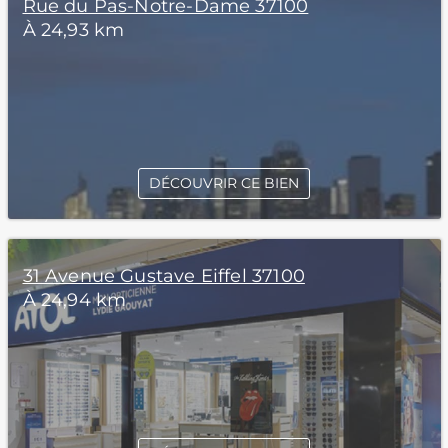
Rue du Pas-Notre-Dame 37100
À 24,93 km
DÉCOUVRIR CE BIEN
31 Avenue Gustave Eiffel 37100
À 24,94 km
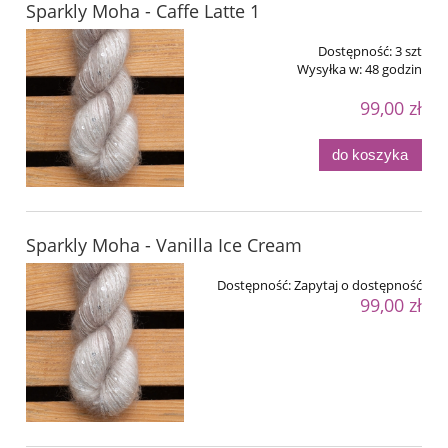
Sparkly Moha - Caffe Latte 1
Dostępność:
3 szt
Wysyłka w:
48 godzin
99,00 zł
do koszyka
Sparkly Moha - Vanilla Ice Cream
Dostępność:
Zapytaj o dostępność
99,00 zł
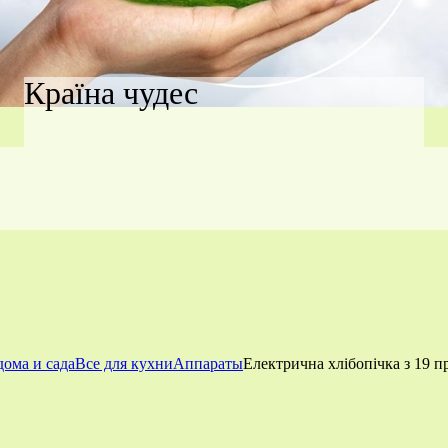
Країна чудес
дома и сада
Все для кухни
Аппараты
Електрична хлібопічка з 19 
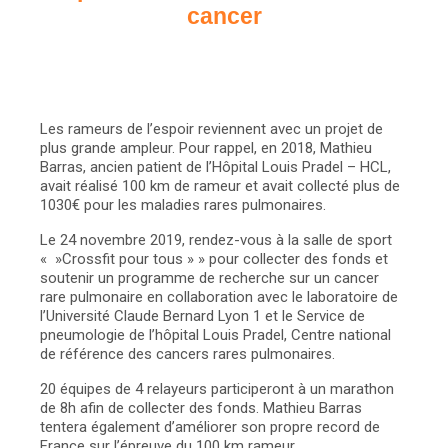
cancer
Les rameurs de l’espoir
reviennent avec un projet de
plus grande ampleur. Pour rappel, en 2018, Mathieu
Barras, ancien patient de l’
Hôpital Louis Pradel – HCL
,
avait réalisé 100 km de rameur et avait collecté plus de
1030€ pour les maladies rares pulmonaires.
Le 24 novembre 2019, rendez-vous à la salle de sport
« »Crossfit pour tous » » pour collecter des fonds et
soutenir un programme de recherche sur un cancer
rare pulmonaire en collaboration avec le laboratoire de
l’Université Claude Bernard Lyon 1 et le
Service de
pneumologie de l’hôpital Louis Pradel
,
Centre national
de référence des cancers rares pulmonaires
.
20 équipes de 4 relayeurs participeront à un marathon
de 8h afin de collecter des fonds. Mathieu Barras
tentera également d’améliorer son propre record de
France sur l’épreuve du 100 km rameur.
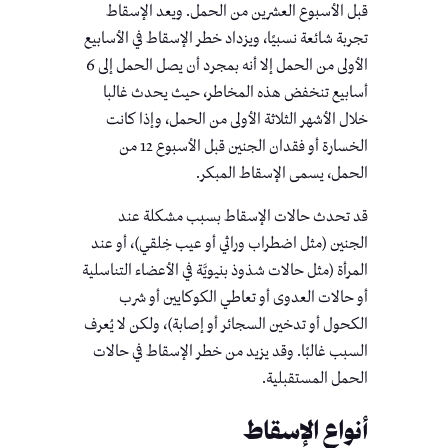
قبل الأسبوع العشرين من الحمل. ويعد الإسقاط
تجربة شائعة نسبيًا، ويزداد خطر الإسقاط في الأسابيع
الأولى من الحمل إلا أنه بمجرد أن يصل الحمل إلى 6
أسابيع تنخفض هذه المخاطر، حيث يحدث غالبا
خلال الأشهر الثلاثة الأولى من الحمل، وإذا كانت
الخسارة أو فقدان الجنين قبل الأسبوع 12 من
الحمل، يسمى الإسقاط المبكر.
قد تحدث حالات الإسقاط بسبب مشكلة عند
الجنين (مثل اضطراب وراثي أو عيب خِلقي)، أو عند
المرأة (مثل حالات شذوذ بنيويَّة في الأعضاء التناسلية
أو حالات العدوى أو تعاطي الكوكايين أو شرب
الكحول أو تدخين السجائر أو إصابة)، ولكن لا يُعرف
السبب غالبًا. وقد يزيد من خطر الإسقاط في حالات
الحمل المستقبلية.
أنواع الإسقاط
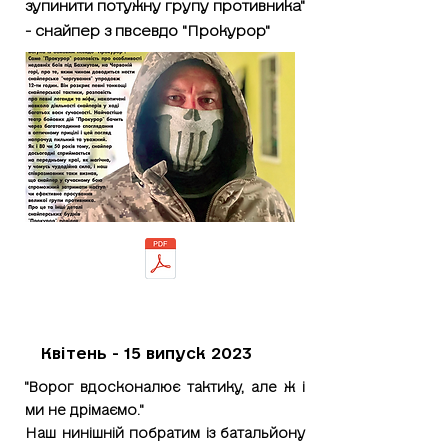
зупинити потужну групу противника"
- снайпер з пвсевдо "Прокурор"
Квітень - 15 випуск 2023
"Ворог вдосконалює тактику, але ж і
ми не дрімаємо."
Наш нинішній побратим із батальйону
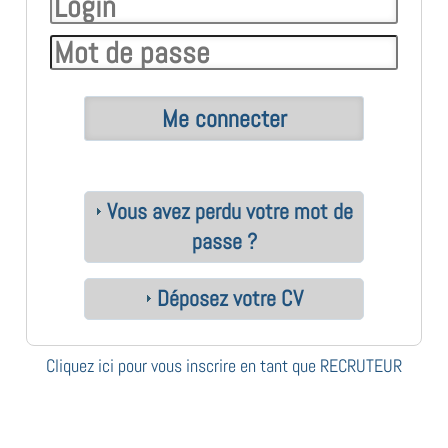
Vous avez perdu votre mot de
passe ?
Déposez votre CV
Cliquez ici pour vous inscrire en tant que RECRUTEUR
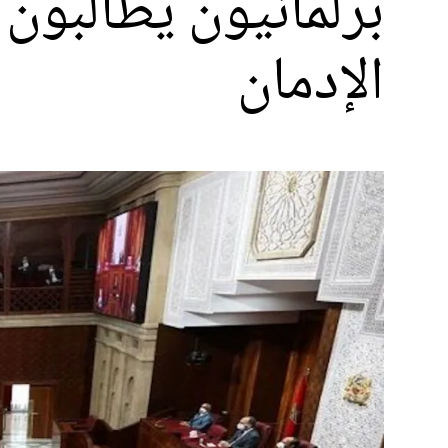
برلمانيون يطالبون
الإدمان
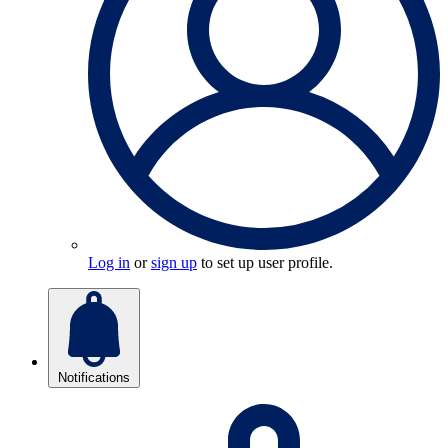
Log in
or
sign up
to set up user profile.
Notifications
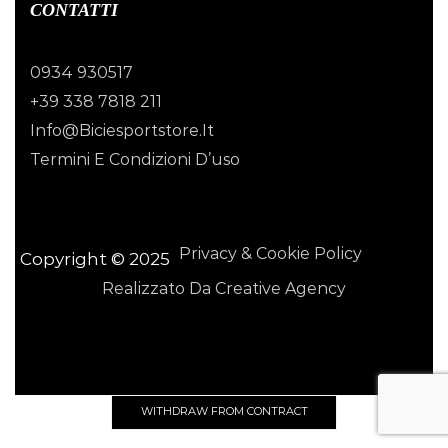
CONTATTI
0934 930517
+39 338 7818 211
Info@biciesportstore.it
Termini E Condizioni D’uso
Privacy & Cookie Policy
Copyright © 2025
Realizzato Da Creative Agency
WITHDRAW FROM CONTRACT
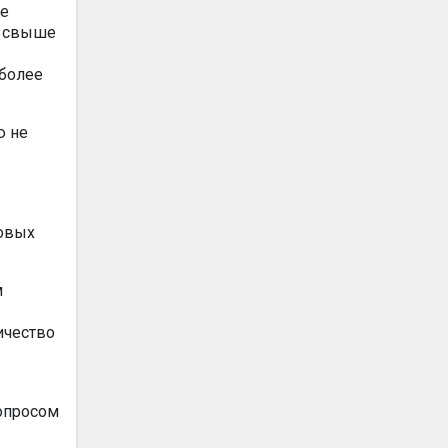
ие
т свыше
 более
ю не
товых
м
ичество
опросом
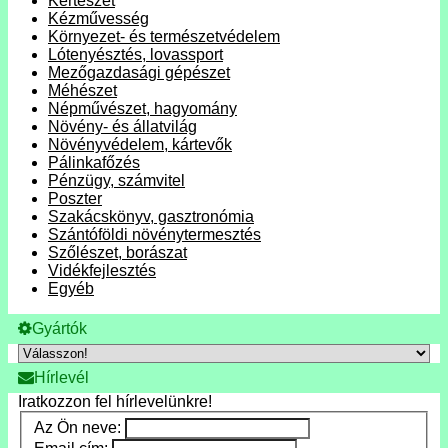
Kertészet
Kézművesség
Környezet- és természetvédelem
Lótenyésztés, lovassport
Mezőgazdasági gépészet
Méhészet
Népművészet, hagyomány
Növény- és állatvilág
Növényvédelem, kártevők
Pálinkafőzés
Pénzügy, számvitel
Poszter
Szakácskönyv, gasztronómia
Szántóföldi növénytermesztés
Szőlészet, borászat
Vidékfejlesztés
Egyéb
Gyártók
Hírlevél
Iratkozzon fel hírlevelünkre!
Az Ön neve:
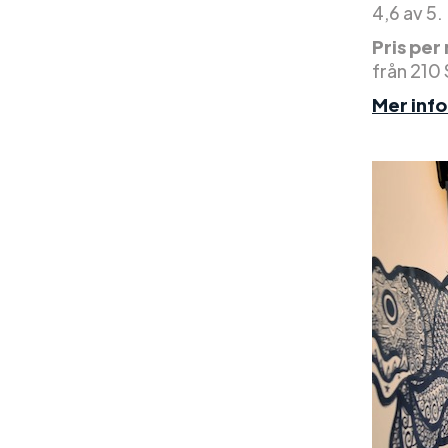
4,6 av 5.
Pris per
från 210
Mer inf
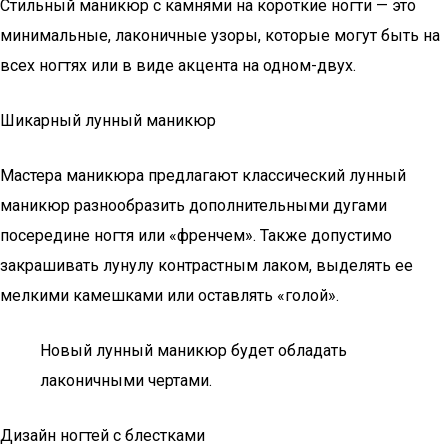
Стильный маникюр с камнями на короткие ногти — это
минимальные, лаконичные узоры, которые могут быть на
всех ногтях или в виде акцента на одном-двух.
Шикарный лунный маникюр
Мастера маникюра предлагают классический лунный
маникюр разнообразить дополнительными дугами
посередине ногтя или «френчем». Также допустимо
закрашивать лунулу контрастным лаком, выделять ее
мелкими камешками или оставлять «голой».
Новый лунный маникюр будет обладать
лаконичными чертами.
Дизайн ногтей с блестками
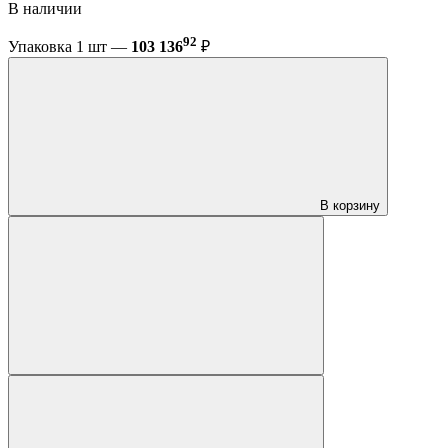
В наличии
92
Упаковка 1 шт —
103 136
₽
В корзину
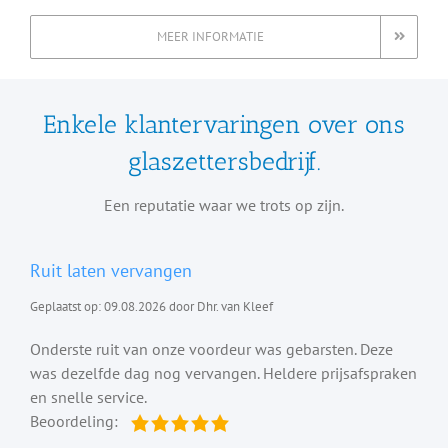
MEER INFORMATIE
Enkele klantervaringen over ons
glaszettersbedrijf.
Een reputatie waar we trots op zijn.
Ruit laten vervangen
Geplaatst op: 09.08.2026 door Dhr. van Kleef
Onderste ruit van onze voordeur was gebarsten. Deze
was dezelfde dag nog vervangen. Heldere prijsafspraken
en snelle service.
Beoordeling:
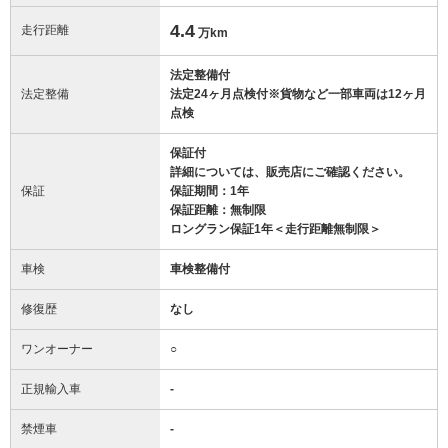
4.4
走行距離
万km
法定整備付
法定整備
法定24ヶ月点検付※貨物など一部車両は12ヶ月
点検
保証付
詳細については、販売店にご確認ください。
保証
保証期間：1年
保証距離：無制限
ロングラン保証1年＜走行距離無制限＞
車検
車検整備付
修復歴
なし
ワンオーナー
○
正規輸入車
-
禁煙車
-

* * * *

What you will do:
A verbatim transcription of the listing is expected, with no pictures included.

Exercise output:
Rue du Pas-Notre-Dame 37100
À 24,93 km
DÉCOUVRIR CE BIEN
31 Avenue Gustave Eiffel 37100
À 24,94 km
Sparkly Moha - Caffe Latte 1
Dostępność:
3 szt
Wysyłka w:
48 godzin
99,00 zł
do koszyka
Sparkly Moha - Vanilla Ice Cream
Dostępność:
Zapytaj o dostępność
99,00 zł
Країна чудес
дома и сада
Все для кухни
Аппараты
Електрична хлібопічка з 19 
cancer
Les rameurs de l’espoir
reviennent avec un projet de
plus grande ampleur. Pour rappel, en 2018, Mathieu
Barras, ancien patient de l’
Hôpital Louis Pradel – HCL
,
avait réalisé 100 km de rameur et avait collecté plus de
1030€ pour les maladies rares pulmonaires.
Le 24 novembre 2019, rendez-vous à la salle de sport
« »Crossfit pour tous » » pour collecter des fonds et
soutenir un programme de recherche sur un cancer
rare pulmonaire en collaboration avec le laboratoire de
l’Université Claude Bernard Lyon 1 et le
Service de
pneumologie de l’hôpital Louis Pradel
,
Centre national
de référence des cancers rares pulmonaires
.
20 équipes de 4 relayeurs participeront à un marathon
de 8h afin de collecter des fonds. Mathieu Barras
tentera également d’améliorer son propre record de
France sur l’épreuve du 100 km rameur.
قبل الأسبوع العشرين من الحمل. ويعد الإسقاط
تجربة شائعة نسبيًا، ويزداد خطر الإسقاط في الأسابيع
الأولى من الحمل إلا أنه بمجرد أن يصل الحمل إلى 6
أسابيع تنخفض هذه المخاطر، حيث يحدث غالبا
خلال الأشهر الثلاثة الأولى من الحمل، وإذا كانت
الخسارة أو فقدان الجنين قبل الأسبوع 12 من
الحمل، يسمى الإسقاط المبكر.
قد تحدث حالات الإسقاط بسبب مشكلة عند
الجنين (مثل اضطراب وراثي أو عيب خِلقي)، أو عند
المرأة (مثل حالات شذوذ بنيويَّة في الأعضاء التناسلية
أو حالات العدوى أو تعاطي الكوكايين أو شرب
الكحول أو تدخين السجائر أو إصابة)، ولكن لا يُعرف
السبب غالبًا. وقد يزيد من خطر الإسقاط في حالات
الحمل المستقبلية.
أنواع الإسقاط
зупинити потужну групу противника"
- снайпер з пвсевдо "Прокурор"
Квітень - 15 випуск 2023
"Ворог вдосконалює тактику, але ж і
ми не дрімаємо."
Наш нинішній побратим із батальйону
Vous avez perdu votre mot de
passe ?
Déposez votre CV
Cliquez ici pour vous inscrire en tant que RECRUTEUR
برلمانيون يطالبون
الإدمان
Log in
or
sign up
to set up user profile.
Notifications
CONTATTI
0934 930517
+39 338 7818 211
Info@biciesportstore.it
Termini E Condizioni D’uso
Privacy & Cookie Policy
Copyright © 2025
Realizzato Da Creative Agency
WITHDRAW FROM CONTRACT
ие
т свыше
 более
ю не
товых
м
ичество
опросом
Kertészet
Kézművesség
Környezet- és természetvédelem
Lótenyésztés, lovassport
Mezőgazdasági gépészet
Méhészet
Népművészet, hagyomány
Növény- és állatvilág
Növényvédelem, kártevők
Pálinkafőzés
Pénzügy, számvitel
Poszter
Szakácskönyv, gasztronómia
Szántóföldi növénytermesztés
Szőlészet, borászat
Vidékfejlesztés
Egyéb
Gyártók
Hírlevél
Iratkozzon fel hírlevelünkre!
Az Ön neve:
4,6 av 5.
Pris per
från 210
Mer inf
Стильный маникюр с камнями на короткие ногти — это
минимальные, лаконичные узоры, которые могут быть на
всех ногтях или в виде акцента на одном-двух.
Шикарный лунный маникюр
Мастера маникюра предлагают классический лунный
маникюр разнообразить дополнительными дугами
посередине ногтя или «френчем». Также допустимо
закрашивать лунулу контрастным лаком, выделять ее
мелкими камешками или оставлять «голой».
Новый лунный маникюр будет обладать
лаконичными чертами.
Дизайн ногтей с блестками
В наличии
92
Упаковка 1 шт —
103 136
₽
В корзину
MEER INFORMATIE
Enkele klantervaringen over ons
glaszettersbedrijf.
Een reputatie waar we trots op zijn.
Ruit laten vervangen
Geplaatst op: 09.08.2026 door Dhr. van Kleef
Onderste ruit van onze voordeur was gebarsten. Deze
was dezelfde dag nog vervangen. Heldere prijsafspraken
en snelle service.
Beoordeling:
4.4
走行距離
万km
法定整備付
法定整備
法定24ヶ月点検付※貨物など一部車両は12ヶ月
点検
保証付
詳細については、販売店にご確認ください。
保証
保証期間：1年
保証距離：無制限
ロングラン保証1年＜走行距離無制限＞
車検
車検整備付
修復歴
なし
ワンオーナー
○
正規輸入車
-
禁煙車
-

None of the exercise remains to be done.